(Data for analysis begins)

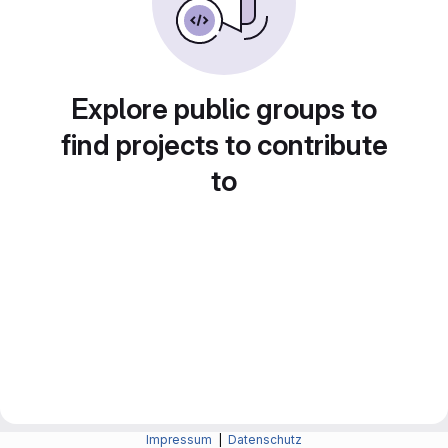
Explore public groups to
find projects to contribute
to
Impressum
|
Datenschutz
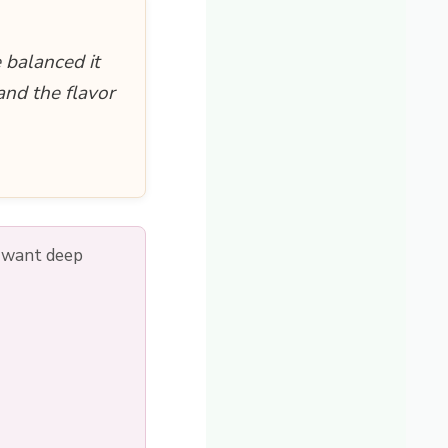
 balanced it
and the flavor
u want deep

(Data for analysis ends)

• _Work to complete_: Print the records verbatim, without pictures.

• _Task response_:
Explore public groups to
find projects to contribute
to
Impressum
|
Datenschutz
 balanced it
and the flavor
u want deep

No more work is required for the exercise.